Structure, Stability, and Electronic Properties of Hydrogenated Monolayer 2D Silicon Allotropes by First‐Principles Calculation

Abstract

Due to silicon having a sp3 hybridization configuration in nature, most monolayer 2D silicon allotropes have to be proposed based on the dumbbell‐like units to ensure their structural stability. Herein, hydrogenated monolayer 2D silicon allotropes are predicted, and the sp3 configuration of structures is guaranteed by covering the surface with hydrogen. Compared with the corresponding hydrogen‐free structures and the hydrogen‐free structures on Ag(111) substrate, these predicted structures have lower formation energies, indicating that these monolayer 2D silicon allotropes can be obtained by hydrogenation reactions. These predicted structures are all dynamically stable and structures SCH, HPH, and HDH are thermodynamically stable. The structure SLH is the transition‐state structure of structure SCH and structures OTQTH and HHKH are metastable structures.
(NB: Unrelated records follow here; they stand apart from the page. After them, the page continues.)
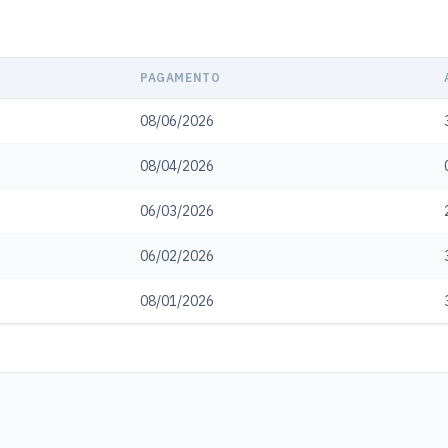
PAGAMENTO
08/06/2026
08/04/2026
06/03/2026
06/02/2026
08/01/2026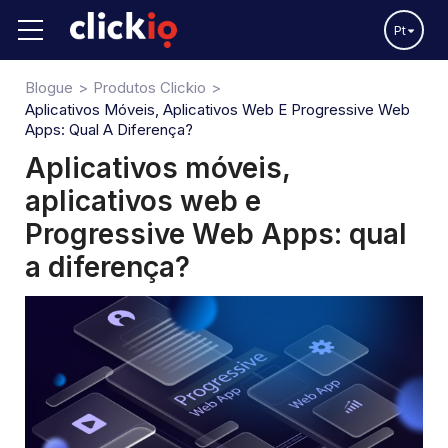
Pt
Blogue
Produtos Clickio
Aplicativos Móveis, Aplicativos Web E Progressive Web
Apps: Qual A Diferença?
Aplicativos móveis,
aplicativos web e
Progressive Web Apps: qual
a diferença?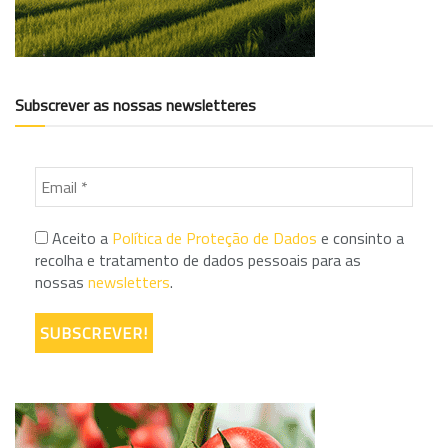
Subscrever as nossas newsletteres
Aceito a
Política de Proteção de Dados
e consinto a
recolha e tratamento de dados pessoais para as
nossas
newsletters
.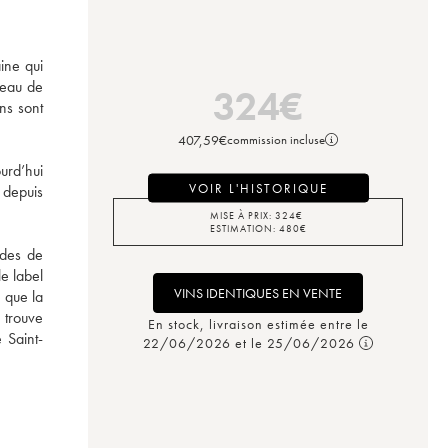
ne qui 
teau de 
324
€
s sont 
407,59
€
commission incluse
rd’hui 
VOIR L'HISTORIQUE
depuis 
MISE À PRIX:
324
€
ESTIMATION:
480
€
des de 
e label 
VINS IDENTIQUES EN VENTE
 que la 
trouve 
En stock, livraison estimée entre le
 Saint-
22/06/2026 et le 25/06/2026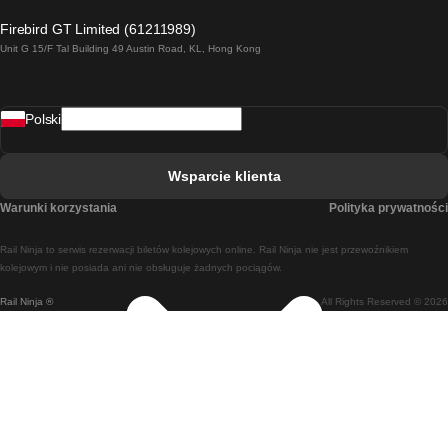
Pociąg Londyn - Edinburgh
Firebird GT Limited (61211989)
Unit G 15/F Tal Building 49 Austin Road, KL, Hong Kong
Pociąg Rzym - Neapol
Pociąg Rovaniemi - Helsinki
Polski
Pociąg Lizbona - Lagos
Pociąg Lizbona - Porto
Wsparcie klienta
Pociąg Lizbona - Coimbra
Warunki korzystania
Polityka prywatności
Pociąg Madryt - Malaga
Rail Ninja to serwis rezerwacji biletów kolejowych online. Rail Ninja nie jest przewoźnikiem
Pociąg Madryt - Lizbona
kolejowym i nie posiada ani nie obsługuje żadnych pociągów.
Rail Ninja ®
All Rights Reserved © 2026
Pociąg Madryt - Barcelona
Pociąg Madryt - Alicante
Pociąg Madryt - Sewilla
Pociąg Malaga - Madryt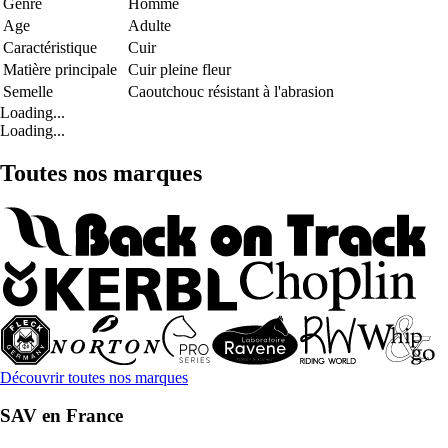
Genre
Homme
Age
Adulte
Caractéristique
Cuir
Matière principale
Cuir pleine fleur
Semelle
Caoutchouc résistant à l'abrasion
Loading...
Loading...
Toutes nos marques
Découvrir toutes nos marques
SAV en France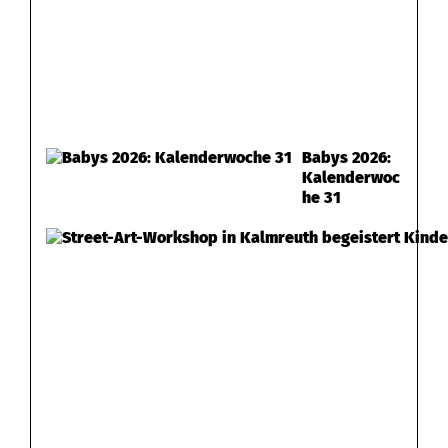
Babys 2026:
Kalenderwoc
he 31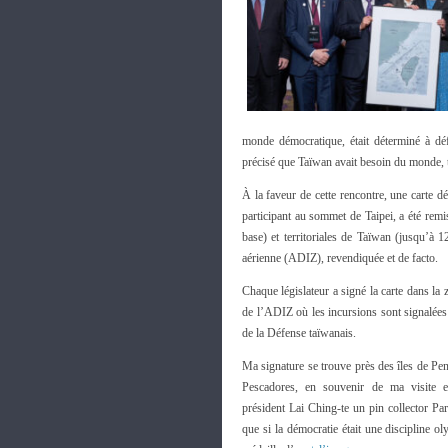
monde démocratique, était déterminé à déf
précisé que Taïwan avait besoin du monde,
À la faveur de cette rencontre, une carte 
participant au sommet de Taipei, a été remis
base) et territoriales de Taïwan (jusqu’à 1
aérienne (ADIZ), revendiquée et de facto.
Chaque législateur a signé la carte dans la 
de l’ADIZ
où les incursions sont signalées
de la Défense taïwanais.
Ma signature se trouve près des îles de Pe
Pescadores, en souvenir de ma visite 
président Lai Ching-te un pin collector Par
que si la démocratie était une discipline o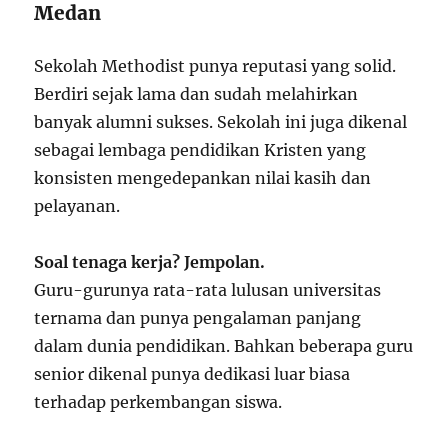
Medan
Sekolah Methodist punya reputasi yang solid.
Berdiri sejak lama dan sudah melahirkan
banyak alumni sukses. Sekolah ini juga dikenal
sebagai lembaga pendidikan Kristen yang
konsisten mengedepankan nilai kasih dan
pelayanan.
Soal tenaga kerja? Jempolan.
Guru-gurunya rata-rata lulusan universitas
ternama dan punya pengalaman panjang
dalam dunia pendidikan. Bahkan beberapa guru
senior dikenal punya dedikasi luar biasa
terhadap perkembangan siswa.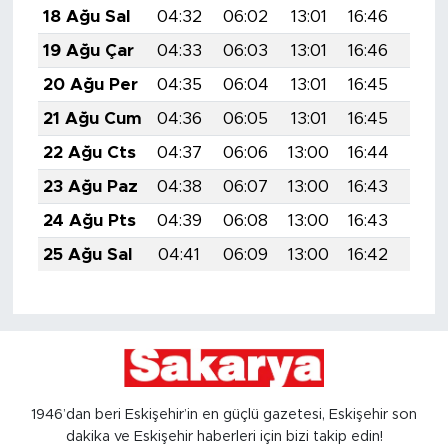
18 Ağu Sal
04:32
06:02
13:01
16:46
19:5
19 Ağu Çar
04:33
06:03
13:01
16:46
19:4
20 Ağu Per
04:35
06:04
13:01
16:45
19:4
21 Ağu Cum
04:36
06:05
13:01
16:45
19:4
22 Ağu Cts
04:37
06:06
13:00
16:44
19:4
23 Ağu Paz
04:38
06:07
13:00
16:43
19:4
24 Ağu Pts
04:39
06:08
13:00
16:43
19:4
25 Ağu Sal
04:41
06:09
13:00
16:42
19:4
1946’dan beri Eskişehir’in en güçlü gazetesi, Eskişehir son
dakika ve Eskişehir haberleri için bizi takip edin!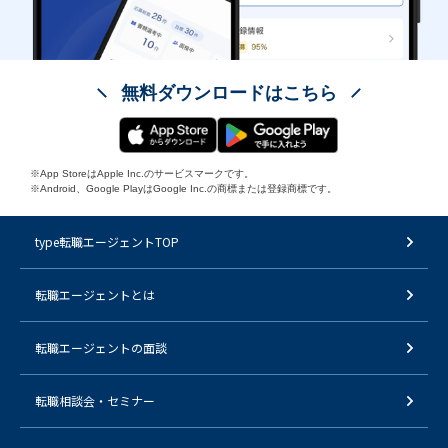
無料ダウンロードはこちら
※App StoreはApple Inc.のサービスマークです。
※Android、Google PlayはGoogle Inc.の商標または登録商標です。
type転職エージェントTOP
転職エージェントとは
転職エージェントの面談
転職相談会・セミナー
The stable and metastable structures are all semiconductors and can be applied to semiconductor devices. All of these monolayer 2D silicon allotropes have high gravimetric hydrogen contents and may have applications for chemical hydrogen storage or water‐enabled H2 production. It is believed that the results of this work have a good reference value for the experimental synthesis of hydrogenated monolayer 2D silicon allotropes, and have reference significance for understanding the diversity and electronic properties of hydrogenated monolayer 2D silicon allotropes.